The Shire of Upper Murray was a local government area about 400 km northeast of Melbourne, the state capital of Victoria, Australia. The shire covered an area of 2459.81 km2, and existed from 1920 until 1994.

==History==

Upper Murray originally existed as the Corryong Riding and part of the Murray Riding of the Shire of Towong, and was first incorporated as a shire on 1 October 1920.
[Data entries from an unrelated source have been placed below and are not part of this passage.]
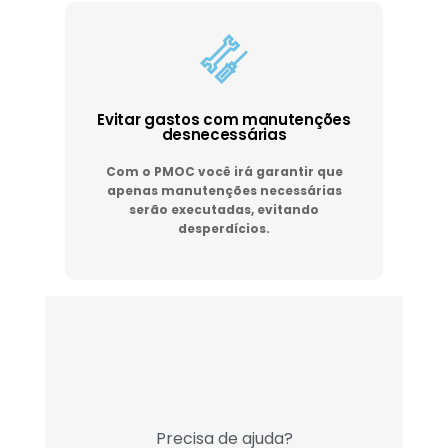
Evitar gastos com manutenções
desnecessárias
Com o PMOC você irá garantir que
apenas manutenções necessárias
serão executadas, evitando
desperdícios.
Precisa de ajuda?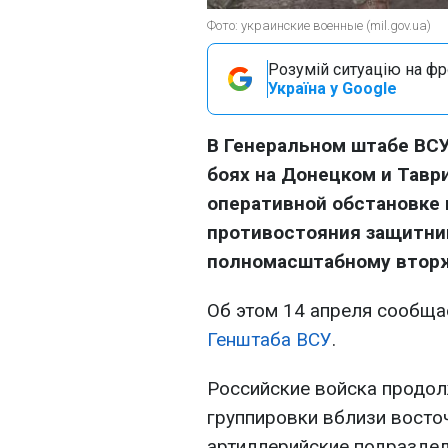
Фото: украинские военные (mil.gov.ua)
Розумій ситуацію на фро
Україна у Google
В Генеральном штабе ВС
боях на Донецком и Тавр
оперативной обстановке н
противостояния защитни
полномасштабному втор
Об этом 14 апреля сообщ
Генштаба ВСУ
.
Российские войска продо
группировки вблизи восто
артиллерийские подраздел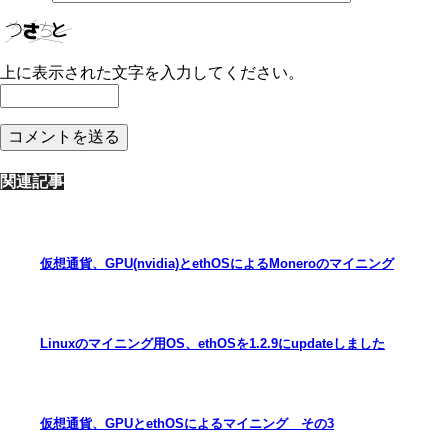
上に表示された文字を入力してください。
関連記事
仮想通貨、GPU(nvidia)とethOSによるMoneroのマイニング
Linuxのマイニング用OS、ethOSを1.2.9にupdateしました
仮想通貨、GPUとethOSによるマイニング その3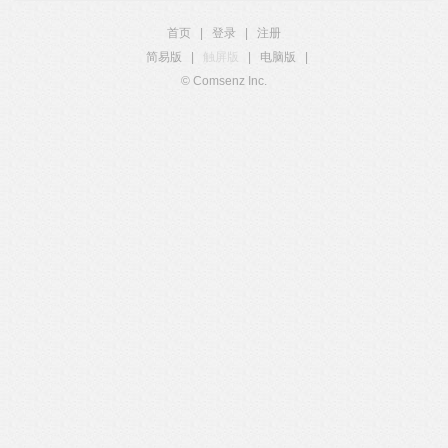
首页
|
登录
|
注册
简易版
|
触屏版
|
电脑版
|
© Comsenz Inc.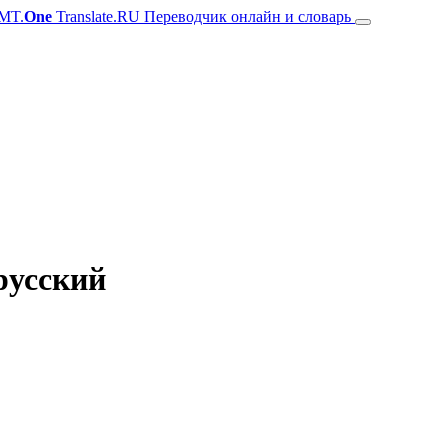
MT.
One
Translate.RU Переводчик онлайн и словарь
русский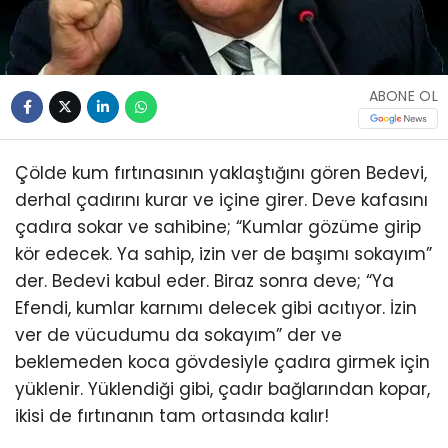
ABONE OL
Çölde kum fırtınasının yaklaştığını gören Bedevi,
derhal çadırını kurar ve içine girer. Deve kafasını
çadıra sokar ve sahibine; “Kumlar gözüme girip
kör edecek. Ya sahip, izin ver de başımı sokayım”
der. Bedevi kabul eder. Biraz sonra deve; “Ya
Efendi, kumlar karnımı delecek gibi acıtıyor. İzin
ver de vücudumu da sokayım” der ve
beklemeden koca gövdesiyle çadıra girmek için
yüklenir. Yüklendiği gibi, çadır bağlarından kopar,
ikisi de fırtınanın tam ortasında kalır!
On 18 November 1994, the Shire of Upper Murray was abolished, and along with the Shire of Tallangatta, was merged into the newly created Shire of Towong, restoring the original pre-1920 entity.

==Ridings==

The Shire of Upper Murray was divided into three ridings, each of which elected three councillors:
- Corryong Riding
- Cudgewa Riding
- Tintaldra Riding

==Towns and localities==
- Biggara
- Corryong*
- Cudgewa
- Staceys Bridge
- Tintaldra
- Towong

- Council seat.

==Population==

| Year | Population |
|---|---|
| 1954 | 2,521 |
| 1958 | 2,670* |
| 1961 | 2,938 |
| 1966 | 3,335 |
| 1971 | 2,676 |
| 1976 | 2,557 |
| 1981 | 2,463 |
| 1986 | 2,428 |
| 1991 | 2,341 |

- Estimate in the 1958 Victorian Year Book.